FINA, the swimming world’s governing body, prohibited transgender women from competing in the international competition in June. The policy effectively halted Thomas’s Olympic dreams.

Thomas told ABC’s “Nightline” that she believes “trans women very much can compete.”

“It’s not a threat to women’s sports,” she said.

The International Olympic Committee also released its revised transgender inclusion policy this year. The policy came out after the most out transgender athletes competed in Tokyo’s Summer Olympics in 2021.

Since 2020, 18 states banned transgender students from playing sports in school, according to TransAthlete.com. NBC News reported 37 states proposed laws banning or restricting transgender athletes from participating in high school and even college sports in in 2021.

King, 78, and out lesbian soccer star Megan Rapinoe, 36, came out in support of transgender athletes in 2020.

Throughout the last half-century, King has been an avid advocate for women’s and LGBTQ rights and sports founding the Women’s Tennis Association, the Women’s Sports Foundation, and the Billie Jean King Leadership Initiative.

Media outed King three months after fellow tennis star Martina Navratilova, 65, was outed in 1981.

Navratilova, meanwhile, has publicly spoken out against transgender women athletes competing against cisgender women since 2019, and out trans former Olympian Caitlyn Jenner has also expressed opposition to trans inclusion in sports.

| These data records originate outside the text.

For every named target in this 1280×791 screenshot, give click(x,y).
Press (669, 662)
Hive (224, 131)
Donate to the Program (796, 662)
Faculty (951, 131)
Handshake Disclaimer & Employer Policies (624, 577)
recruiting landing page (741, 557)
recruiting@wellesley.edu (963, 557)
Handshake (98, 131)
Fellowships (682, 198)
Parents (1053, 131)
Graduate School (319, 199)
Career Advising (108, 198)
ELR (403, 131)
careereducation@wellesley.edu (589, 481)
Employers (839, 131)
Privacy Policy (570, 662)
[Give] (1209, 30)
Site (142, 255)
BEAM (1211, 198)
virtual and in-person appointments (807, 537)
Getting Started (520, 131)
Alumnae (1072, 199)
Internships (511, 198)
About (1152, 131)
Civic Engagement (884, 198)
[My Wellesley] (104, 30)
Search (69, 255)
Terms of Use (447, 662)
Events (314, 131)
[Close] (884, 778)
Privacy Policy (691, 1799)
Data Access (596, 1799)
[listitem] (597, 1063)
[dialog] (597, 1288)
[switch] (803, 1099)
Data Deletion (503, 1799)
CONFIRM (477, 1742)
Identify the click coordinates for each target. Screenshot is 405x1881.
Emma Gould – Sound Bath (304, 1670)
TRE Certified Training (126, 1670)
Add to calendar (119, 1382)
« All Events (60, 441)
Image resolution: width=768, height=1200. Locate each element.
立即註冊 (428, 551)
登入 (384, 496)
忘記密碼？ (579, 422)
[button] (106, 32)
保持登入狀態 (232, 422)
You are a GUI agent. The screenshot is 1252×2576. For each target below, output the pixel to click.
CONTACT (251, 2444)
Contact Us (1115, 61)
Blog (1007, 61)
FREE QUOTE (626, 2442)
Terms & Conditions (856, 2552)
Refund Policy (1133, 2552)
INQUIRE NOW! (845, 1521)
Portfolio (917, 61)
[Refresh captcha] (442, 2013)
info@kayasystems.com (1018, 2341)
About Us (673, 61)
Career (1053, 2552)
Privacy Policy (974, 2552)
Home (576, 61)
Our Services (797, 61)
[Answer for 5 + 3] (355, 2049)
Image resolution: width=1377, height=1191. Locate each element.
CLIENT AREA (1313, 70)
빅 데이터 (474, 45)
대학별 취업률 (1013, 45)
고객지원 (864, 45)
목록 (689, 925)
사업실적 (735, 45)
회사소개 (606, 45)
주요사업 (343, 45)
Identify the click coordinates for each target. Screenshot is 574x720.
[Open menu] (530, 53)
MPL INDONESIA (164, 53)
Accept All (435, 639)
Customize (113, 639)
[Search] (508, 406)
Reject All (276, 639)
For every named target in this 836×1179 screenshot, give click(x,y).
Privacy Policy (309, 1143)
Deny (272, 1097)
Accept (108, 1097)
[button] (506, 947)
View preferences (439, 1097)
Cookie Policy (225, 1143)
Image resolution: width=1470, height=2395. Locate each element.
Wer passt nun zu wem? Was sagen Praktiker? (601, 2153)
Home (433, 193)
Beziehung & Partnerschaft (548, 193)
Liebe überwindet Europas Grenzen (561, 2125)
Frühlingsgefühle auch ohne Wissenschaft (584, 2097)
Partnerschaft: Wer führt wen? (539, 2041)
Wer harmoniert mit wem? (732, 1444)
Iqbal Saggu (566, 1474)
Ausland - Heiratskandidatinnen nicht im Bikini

The foundation stands with King’s efforts to include Title IX support for transgender women athletes to achieve true equality for Title IX’s next 50 years.

The foundation formed the new Title IX Anniversary Coalition, which calls upon Congress to bolster Title IX’s legal protections and pledge enforcement to fight until the full promise of Title IX is real.

More than 70 organizations, including the Human Rights Campaign, joined the campaign.

The proposal is open for public comment on the Biden administration’s changes to Title IX for 60 days. The education department will finalize the changes after the comment period closes. Finalization could take months.